Crude oil is set to have an intriguing week, especially following Friday's breakout. Prices surged even before OPEC+'s weekend decision to prolong supply cuts, suggesting investors may have anticipated such an extension.
Additionally, indications of robust demand from Asia contributed to Friday's surge in crude prices.
A slew of significant data releases and central bank announcements scheduled this week includes the eagerly awaited US nonfarm payrolls report on Friday, so financial markets could be in for a bit of volatility.
Unless unforeseen weakness in global data signals a slump in oil demand, crude prices are likely to continue their upward trajectory, buoyed by last week's bullish breakout and a supportive macroeconomic environment, largely attributed to ongoing OPEC+ intervention.
Before delving into OPEC's recent decision to bolster oil prices, let's briefly examine the WTI chart, which strongly suggests further gains could be on the horizon.
During Friday's surge, crude oil successfully breached a significant resistance range from $79.00 to $80.00, a zone from which oil prices had consistently retreated since November.

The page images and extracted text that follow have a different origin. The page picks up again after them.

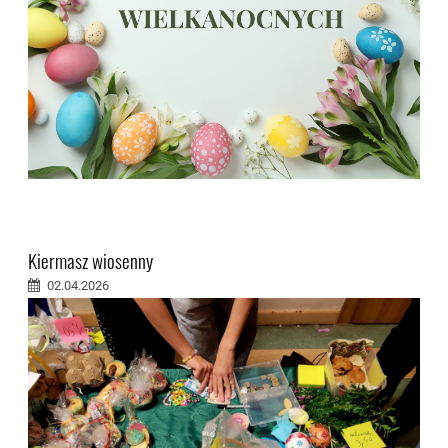
Kiermasz wiosenny
02.04.2026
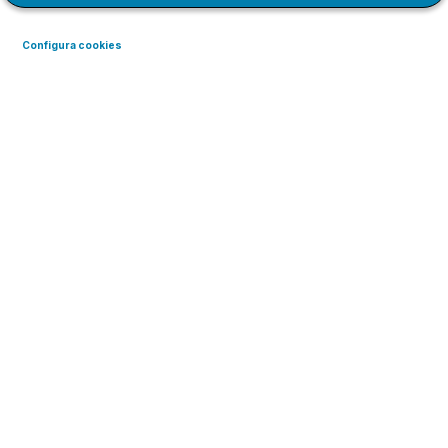
Configura cookies
L'Associació de Voluntaris de CaixaBank tractarà les teves dades
personals per gestionar la teva petició, reclamació o autorització i
per complir les seves obligacions legals. En el document
"Tractament de dades personals"
s'indica com pots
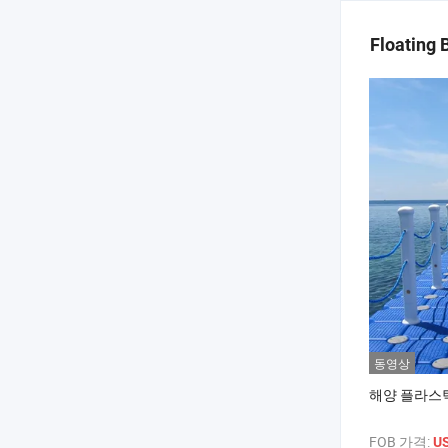
Floating 
동영상
해양 플라스틱
FOB 가격:
U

With this clear breakthrough, the technical outlook favors further upward movement as we start the new week.
To sustain the bullish momentum, the bulls must defend this newfound ground. If they succeed, WTI may target the upper boundary of its channel, approximately around the $83.00 mark.
Another bullish objective lies at $84.60, aligning with the 61.8% Fibonacci retracement level from the September downturn.
The line in the sand for me now stands at $78.00, the level around which the last rally started in the latter half of last week.